What is being asked: What you produce should be an exact transcription of the data, minus any pictures.

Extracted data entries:
== Segment start ==
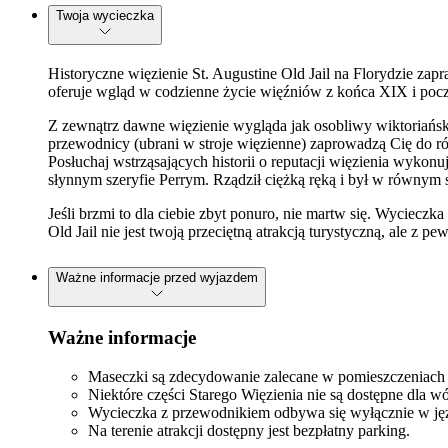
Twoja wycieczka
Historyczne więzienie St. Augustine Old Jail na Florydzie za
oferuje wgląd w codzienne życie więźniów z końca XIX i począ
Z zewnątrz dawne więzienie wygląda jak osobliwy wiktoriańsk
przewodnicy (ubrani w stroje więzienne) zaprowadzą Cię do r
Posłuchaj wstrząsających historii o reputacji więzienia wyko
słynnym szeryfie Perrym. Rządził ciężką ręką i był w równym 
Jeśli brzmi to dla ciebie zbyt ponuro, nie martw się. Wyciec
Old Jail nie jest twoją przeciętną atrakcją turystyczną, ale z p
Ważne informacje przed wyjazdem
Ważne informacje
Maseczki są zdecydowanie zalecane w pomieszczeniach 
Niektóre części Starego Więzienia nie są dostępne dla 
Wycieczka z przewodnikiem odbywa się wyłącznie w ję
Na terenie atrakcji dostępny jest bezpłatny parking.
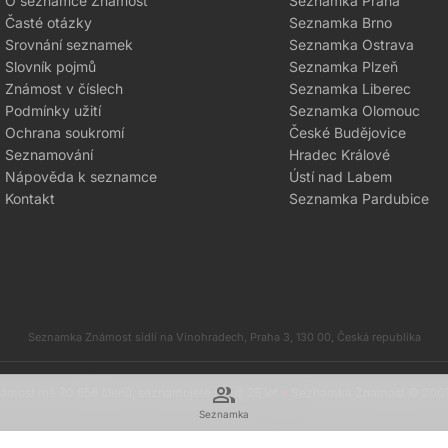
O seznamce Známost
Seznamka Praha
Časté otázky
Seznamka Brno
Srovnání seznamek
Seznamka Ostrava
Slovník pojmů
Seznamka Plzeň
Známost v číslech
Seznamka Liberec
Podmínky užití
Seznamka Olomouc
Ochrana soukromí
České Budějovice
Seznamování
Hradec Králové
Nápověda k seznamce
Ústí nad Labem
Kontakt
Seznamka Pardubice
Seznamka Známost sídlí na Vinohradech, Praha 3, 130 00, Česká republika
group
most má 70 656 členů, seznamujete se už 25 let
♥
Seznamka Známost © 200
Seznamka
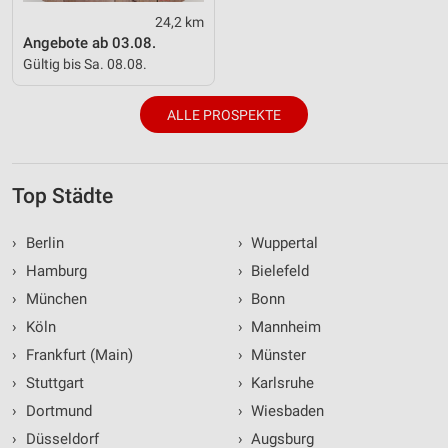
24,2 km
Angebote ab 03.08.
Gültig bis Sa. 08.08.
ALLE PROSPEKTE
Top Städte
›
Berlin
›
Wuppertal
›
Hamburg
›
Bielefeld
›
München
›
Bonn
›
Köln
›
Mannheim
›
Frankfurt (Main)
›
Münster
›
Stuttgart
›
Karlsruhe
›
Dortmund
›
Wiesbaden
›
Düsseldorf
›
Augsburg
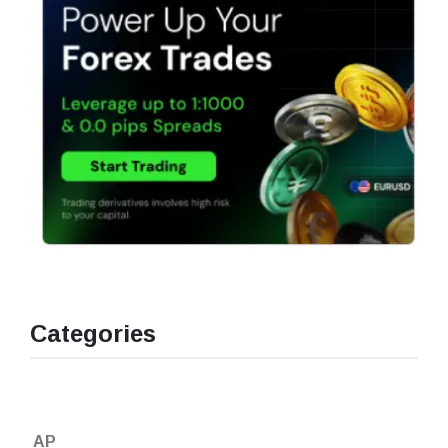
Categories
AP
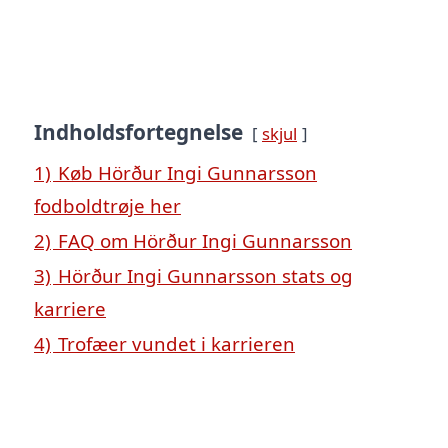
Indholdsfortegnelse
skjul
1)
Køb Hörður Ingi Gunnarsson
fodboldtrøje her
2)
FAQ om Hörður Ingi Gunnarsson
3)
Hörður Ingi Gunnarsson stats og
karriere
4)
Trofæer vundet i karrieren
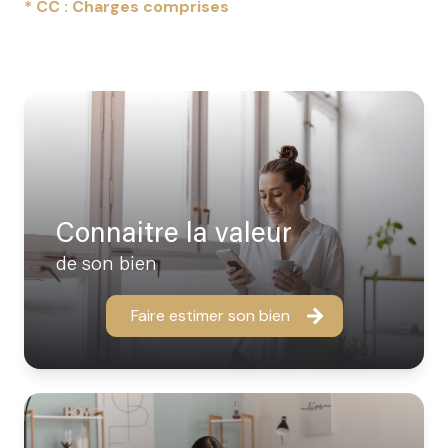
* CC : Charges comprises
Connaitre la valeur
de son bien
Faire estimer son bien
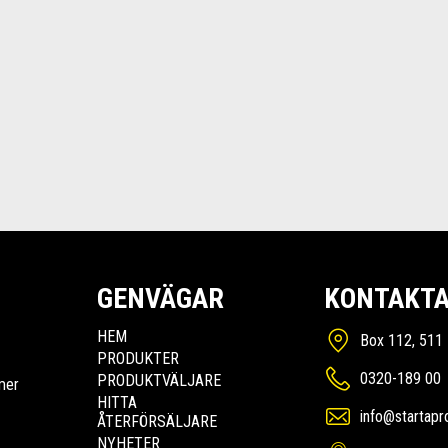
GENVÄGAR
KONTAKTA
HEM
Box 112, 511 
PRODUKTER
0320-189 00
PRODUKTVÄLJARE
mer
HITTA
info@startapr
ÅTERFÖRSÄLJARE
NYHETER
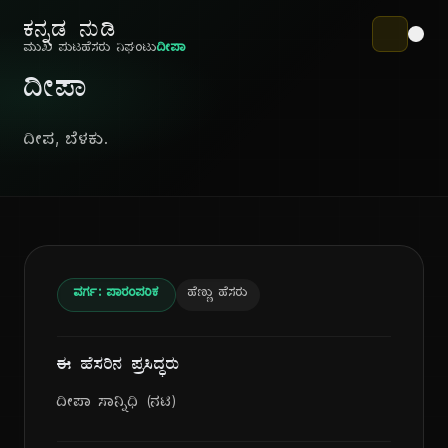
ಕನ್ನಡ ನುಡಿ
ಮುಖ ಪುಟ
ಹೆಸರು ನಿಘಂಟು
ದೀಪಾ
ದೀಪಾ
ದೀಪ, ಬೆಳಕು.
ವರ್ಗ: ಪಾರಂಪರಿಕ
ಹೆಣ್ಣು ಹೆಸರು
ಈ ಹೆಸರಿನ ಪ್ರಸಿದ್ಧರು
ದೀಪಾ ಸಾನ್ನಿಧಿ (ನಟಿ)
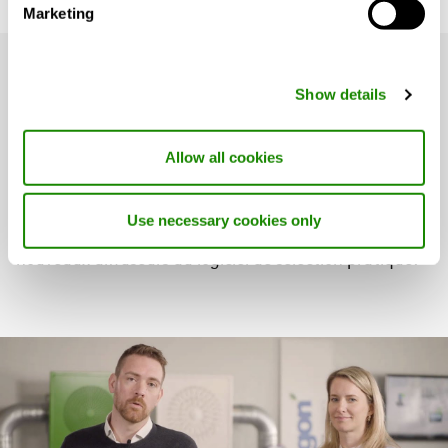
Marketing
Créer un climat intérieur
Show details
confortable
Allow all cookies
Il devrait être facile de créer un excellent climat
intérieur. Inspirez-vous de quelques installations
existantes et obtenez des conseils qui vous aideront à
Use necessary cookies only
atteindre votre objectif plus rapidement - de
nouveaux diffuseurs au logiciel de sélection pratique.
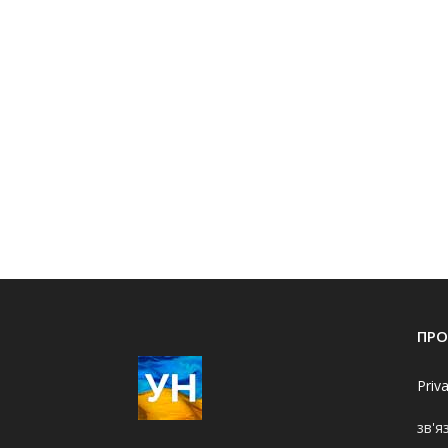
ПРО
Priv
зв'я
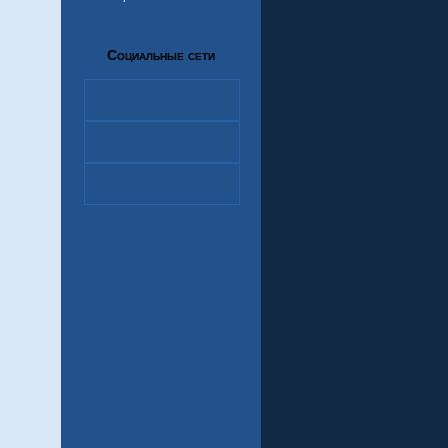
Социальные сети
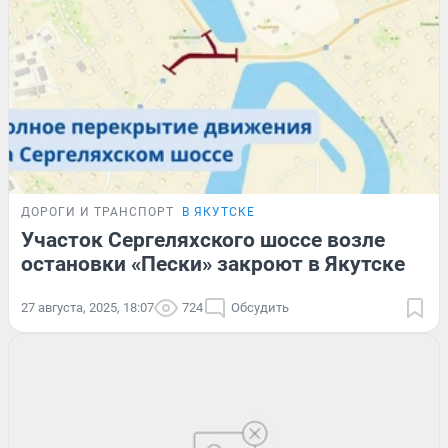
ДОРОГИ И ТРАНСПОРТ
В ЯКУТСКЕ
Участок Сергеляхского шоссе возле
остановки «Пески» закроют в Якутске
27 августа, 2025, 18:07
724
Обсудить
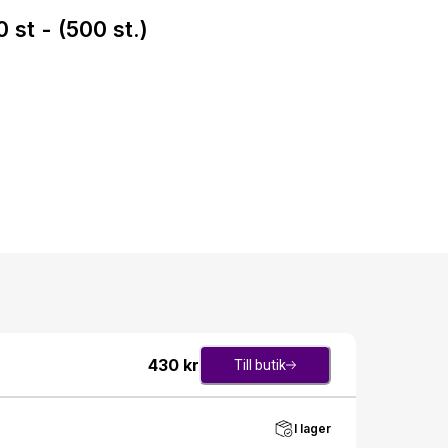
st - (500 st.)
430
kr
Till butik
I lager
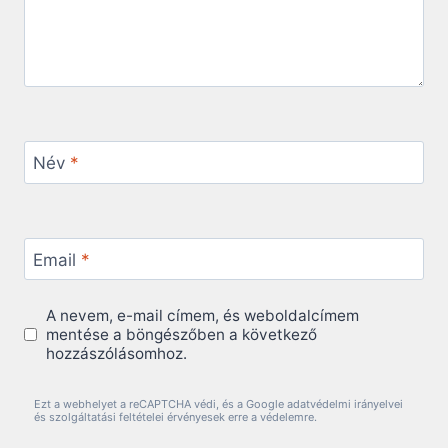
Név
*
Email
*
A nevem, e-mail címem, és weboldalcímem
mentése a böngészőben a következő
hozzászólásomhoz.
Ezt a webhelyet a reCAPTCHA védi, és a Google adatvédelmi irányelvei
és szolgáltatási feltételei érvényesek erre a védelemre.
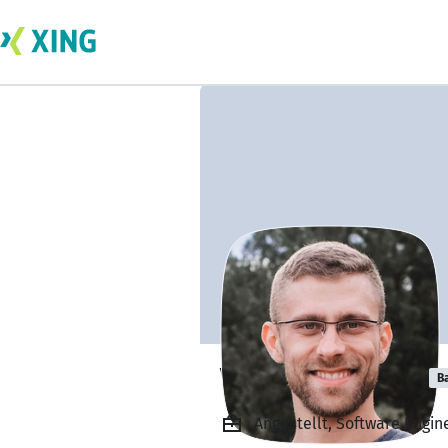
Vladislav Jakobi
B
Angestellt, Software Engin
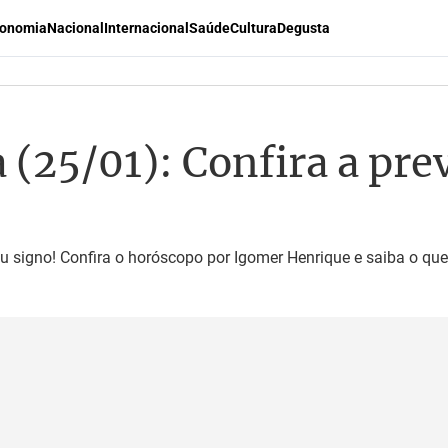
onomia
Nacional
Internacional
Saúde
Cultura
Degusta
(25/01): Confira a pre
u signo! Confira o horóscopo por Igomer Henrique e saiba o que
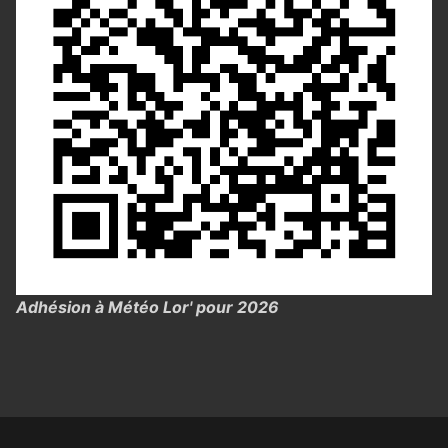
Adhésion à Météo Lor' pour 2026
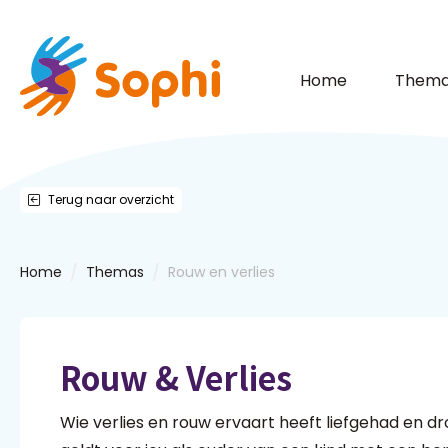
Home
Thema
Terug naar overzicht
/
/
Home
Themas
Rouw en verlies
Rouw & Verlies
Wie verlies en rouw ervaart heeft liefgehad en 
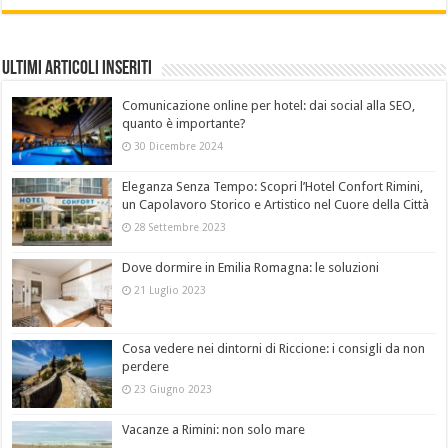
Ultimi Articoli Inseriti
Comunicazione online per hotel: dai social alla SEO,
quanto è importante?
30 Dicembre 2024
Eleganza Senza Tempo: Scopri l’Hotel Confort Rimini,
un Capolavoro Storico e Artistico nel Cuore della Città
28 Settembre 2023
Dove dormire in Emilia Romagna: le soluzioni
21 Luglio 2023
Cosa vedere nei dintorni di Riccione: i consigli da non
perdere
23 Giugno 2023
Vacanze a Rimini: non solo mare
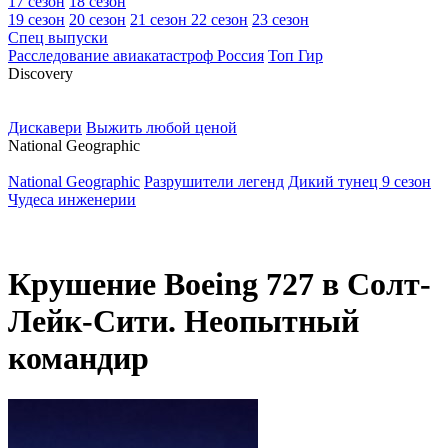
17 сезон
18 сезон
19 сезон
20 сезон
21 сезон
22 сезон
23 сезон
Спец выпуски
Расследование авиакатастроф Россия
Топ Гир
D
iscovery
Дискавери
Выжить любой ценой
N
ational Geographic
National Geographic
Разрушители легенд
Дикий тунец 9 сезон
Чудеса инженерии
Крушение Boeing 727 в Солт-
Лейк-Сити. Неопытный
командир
== Segment end ==
Answer to this problem:
Twoja wycieczka
Historyczne więzienie St. Augustine Old Jail na Florydzie za
oferuje wgląd w codzienne życie więźniów z końca XIX i począ
Z zewnątrz dawne więzienie wygląda jak osobliwy wiktoriańsk
przewodnicy (ubrani w stroje więzienne) zaprowadzą Cię do r
Posłuchaj wstrząsających historii o reputacji więzienia wyko
słynnym szeryfie Perrym. Rządził ciężką ręką i był w równym 
Jeśli brzmi to dla ciebie zbyt ponuro, nie martw się. Wyciec
Old Jail nie jest twoją przeciętną atrakcją turystyczną, ale z p
Ważne informacje przed wyjazdem
Ważne informacje
Maseczki są zdecydowanie zalecane w pomieszczeniach 
Niektóre części Starego Więzienia nie są dostępne dla 
Wycieczka z przewodnikiem odbywa się wyłącznie w ję
Na terenie atrakcji dostępny jest bezpłatny parking.
O seznamce Známost
Seznamka Praha
Časté otázky
Seznamka Brno
Srovnání seznamek
Seznamka Ostrava
Slovník pojmů
Seznamka Plzeň
Známost v číslech
Seznamka Liberec
Podmínky užití
Seznamka Olomouc
Ochrana soukromí
České Budějovice
Seznamování
Hradec Králové
Nápověda k seznamce
Ústí nad Labem
Kontakt
Seznamka Pardubice
Seznamka Známost sídlí na Vinohradech, Praha 3, 130 00, Česká republika
group
most má 70 656 členů, seznamujete se už 25 let
♥
Seznamka Známost © 200
Seznamka
24,2 km
Angebote ab 03.08.
Gültig bis Sa. 08.08.
ALLE PROSPEKTE
Top Städte
›
Berlin
›
Wuppertal
›
Hamburg
›
Bielefeld
›
München
›
Bonn
›
Köln
›
Mannheim
›
Frankfurt (Main)
›
Münster
›
Stuttgart
›
Karlsruhe
›
Dortmund
›
Wiesbaden
›
Düsseldorf
›
Augsburg
Categories
AP
Indholdsfortegnelse
skjul
1)
Køb Hörður Ingi Gunnarsson
fodboldtrøje her
2)
FAQ om Hörður Ingi Gunnarsson
3)
Hörður Ingi Gunnarsson stats og
karriere
4)
Trofæer vundet i karrieren
* CC : Charges comprises
Connaitre la valeur
de son bien
Faire estimer son bien
GENVÄGAR
KONTAKTA
HEM
Box 112, 511 
PRODUKTER
0320-189 00
PRODUKTVÄLJARE
mer
HITTA
info@startapr
ÅTERFÖRSÄLJARE
NYHETER
ಕನ್ನಡ ನುಡಿ
ಮುಖ ಪುಟ
ಹೆಸರು ನಿಘಂಟು
ದೀಪಾ
ದೀಪಾ
ದೀಪ, ಬೆಳಕು.
ವರ್ಗ: ಪಾರಂಪರಿಕ
ಹೆಣ್ಣು ಹೆಸರು
ಈ ಹೆಸರಿನ ಪ್ರಸಿದ್ಧರು
ದೀಪಾ ಸಾನ್ನಿಧಿ (ನಟಿ)
Marketing
Créer un climat intérieur
Show details
confortable
Allow all cookies
Il devrait être facile de créer un excellent climat
intérieur. Inspirez-vous de quelques installations
existantes et obtenez des conseils qui vous aideront à
Use necessary cookies only
atteindre votre objectif plus rapidement - de
nouveaux diffuseurs au logiciel de sélection pratique.
ПРО
Priv
зв'я
Социальные сети
ДОРОГИ И ТРАНСПОРТ
В ЯКУТСКЕ
Участок Сергеляхского шоссе возле
остановки «Пески» закроют в Якутске
27 августа, 2025, 18:07
724
Обсудить
st - (500 st.)
430
kr
Till butik
I lager
Név
*
Email
*
A nevem, e-mail címem, és weboldalcímem
mentése a böngészőben a következő
hozzászólásomhoz.
Ezt a webhelyet a reCAPTCHA védi, és a Google adatvédelmi irányelvei
és szolgáltatási feltételei érvényesek erre a védelemre.
Vladislav Jakobi
B
Angestellt, Software Engin
onomia
Nacional
Internacional
Saúde
Cultura
Degusta
(25/01): Confira a pre
u signo! Confira o horóscopo por Igomer Henrique e saiba o que
Adhésion à Météo Lor' pour 2026
Home
Thema
Terug naar overzicht
/
/
Home
Themas
Rouw en verlies
Rouw & Verlies
Wie verlies en rouw ervaart heeft liefgehad en 
Ultimi Articoli Inseriti
Comunicazione online per hotel: dai social alla SEO,
quanto è importante?
30 Dicembre 2024
Eleganza Senza Tempo: Scopri l’Hotel Confort Rimini,
un Capolavoro Storico e Artistico nel Cuore della Città
28 Settembre 2023
Dove dormire in Emilia Romagna: le soluzioni
21 Luglio 2023
Cosa vedere nei dintorni di Riccione: i consigli da non
perdere
23 Giugno 2023
Vacanze a Rimini: non solo mare
17 сезон
18 сезон
19 сезон
20 сезон
21 сезон
22 сезон
23 сезон
Спец выпуски
Расследование авиакатастроф Россия
Топ Гир
D
iscovery
Дискавери
Выжить любой ценой
N
ational Geographic
National Geographic
Разрушители легенд
Дикий тунец 9 сезон
Чудеса инженерии
Крушение Boeing 727 в Солт-
Лейк-Сити. Неопытный
командир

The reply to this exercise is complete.